As well as donating more blood samples to the vein-sucking vampires, I have to drink a lot of fluids today in preparation for tomorrow. I’d like to aid my fluid intake by having a Keith Floyd food fiesta, rustling up some mouth-watering Mediterranean munchies while working my way through a bottle of Barbaresco Minuto tu Felice. It’s not going to happen though. Alcohol is off-limits this evening and most evenings for the foreseeable future. I’ve given up almost all my vices over the past 6 months so am in danger of becoming a paragon of virtue. I say almost because I haven’t given up swearing and can’t see that happening anytime soon.
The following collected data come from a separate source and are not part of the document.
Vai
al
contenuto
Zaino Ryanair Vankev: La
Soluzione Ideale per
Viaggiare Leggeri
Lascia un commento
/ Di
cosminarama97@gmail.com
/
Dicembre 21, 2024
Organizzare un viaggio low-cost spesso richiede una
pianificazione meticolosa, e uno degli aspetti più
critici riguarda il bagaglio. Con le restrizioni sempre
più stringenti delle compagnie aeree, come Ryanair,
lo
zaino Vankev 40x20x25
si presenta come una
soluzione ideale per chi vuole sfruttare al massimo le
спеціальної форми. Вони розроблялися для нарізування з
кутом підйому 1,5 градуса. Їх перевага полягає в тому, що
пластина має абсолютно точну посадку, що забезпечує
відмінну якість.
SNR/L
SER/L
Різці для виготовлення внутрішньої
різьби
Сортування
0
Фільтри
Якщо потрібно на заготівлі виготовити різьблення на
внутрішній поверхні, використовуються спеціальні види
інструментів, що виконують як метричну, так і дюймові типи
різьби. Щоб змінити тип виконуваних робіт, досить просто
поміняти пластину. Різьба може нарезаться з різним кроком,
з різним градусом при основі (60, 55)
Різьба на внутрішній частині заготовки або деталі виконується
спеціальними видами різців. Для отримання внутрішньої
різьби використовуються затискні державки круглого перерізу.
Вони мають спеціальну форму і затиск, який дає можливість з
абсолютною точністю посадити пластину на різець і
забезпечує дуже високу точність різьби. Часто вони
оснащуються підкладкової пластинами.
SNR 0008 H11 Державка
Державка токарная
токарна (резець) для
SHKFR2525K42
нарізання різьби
I should also confess that my halo slipped just a little this weekend. The extended Willis clan went for a delicious Indian meal with very dear friends in advance of my upcoming week of unpleasantries. We had a wonderful time and it gave us all a welcome escape from everything else we have to contend with. Mr & Mrs M, you are extraordinarily lovely people who are immensely kind to us, we appreciate your help and support very, very much. And I can’t fail to mention that the opportunity to have Indian food was especially welcomed by hungry student J, who is the only living person composed of 73% chicken tikka, 7% pilau rice and 20% water.